Mesmo assim, Luzia encoraja mulheres que querem seguir no caminho da ciência no Brasil
“A primeira coisa que eu vou dizer é que é difícil, mas que não desista. Eu devo tudo que tenho na minha vida profissional e pessoal por não ter desistido de fazer ciência. Me encantei com ciência muito cedo. Achei que não era possível, mas aí depois pensei “vou tentar de qualquer maneira”. E dentro de todas as dificuldades eu olho para minha história e tenho certeza que escolhi seguir o caminho certo, por mais difícil que seja. Talvez a gente ainda tenha muitas dificuldades.

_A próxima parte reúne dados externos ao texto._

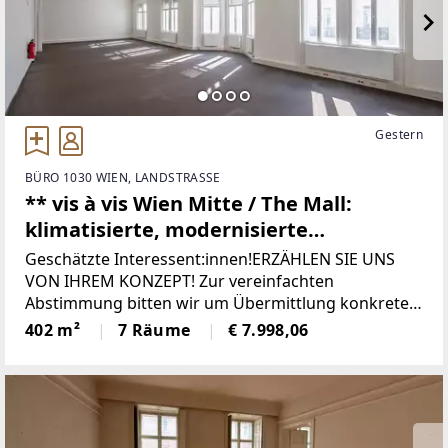
Gestern
BÜRO 1030 WIEN, LANDSTRASSE
** vis à vis Wien Mitte / The Mall:
klimatisierte, modernisierte
Büroräumlichkeiten ab sofort **
Geschätzte Interessent:innen!ERZÄHLEN SIE UNS
VON IHREM KONZEPT! Zur vereinfachten
Abstimmung bitten wir um Übermittlung konkreter
Terminvorschläge Ihrerseits über das
402 m²
7 Räume
€ 7.998,06
Kontaktformular oder um telefonische
Kontaktaufnahme!Herzlichen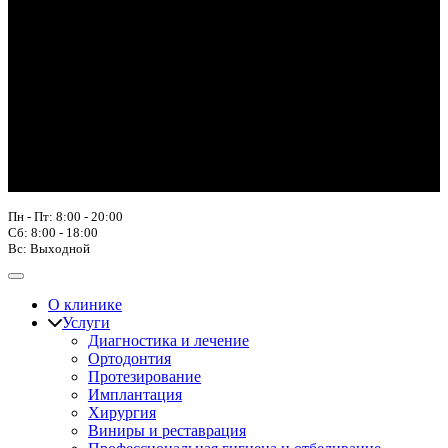
Пн - Пт: 8:00 - 20:00
Сб: 8:00 - 18:00
Вс: Выходной
О клинике
Услуги
Диагностика и лечение
Ортодонтия
Протезирование
Имплантация
Хирургия
Виниры и реставрация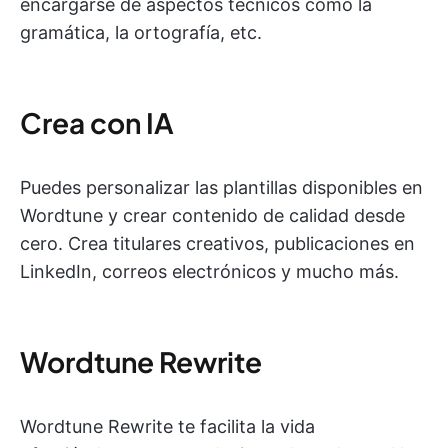
encargarse de aspectos técnicos como la
gramática, la ortografía, etc.
Crea con IA
Puedes personalizar las plantillas disponibles en
Wordtune y crear contenido de calidad desde
cero. Crea titulares creativos, publicaciones en
LinkedIn, correos electrónicos y mucho más.
Wordtune Rewrite
Wordtune Rewrite te facilita la vida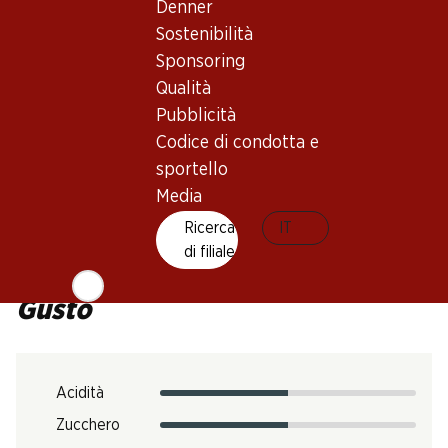
Denner
Maturità di beva
Sostenibilità
4–30 anni
Sponsoring
Qualità
Temperatura di beva
Pubblicità
16 – 18° C
Codice di condotta e
Impronta di CO2
sportello
Media
N. Art.
Ricerca
IT
301707
di filiale
Gusto
Acidità
Zucchero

Hoje nitidamente a ciência no mundo é carregada pelas mulheres. E vejo isto no laboratório. Mais de 80% dos meus alunos são mulheres, é algo que realmente faz muito peso na hora que eu vou selecionar os alunos que vão participar do grupo.
E todo o histórico social também. Mas mesmo que eu não fizesse esse esforço, é fácil observar pelo menos nas salas de aula que o número de mulheres é maior. Temos que lidar sim com todas as dificuldades de ser mulher. E se você participa de grupos de minoria como raciais e sociais, fica mais difícil ainda. Mas eu mesmo assim, sou muito positiva. Muita coisa melhorou, mas muita coisa ainda precisa melhorar. E minimamente o que a gente tem que fazer é falar sobre e não passar pano”, finaliza Luzia.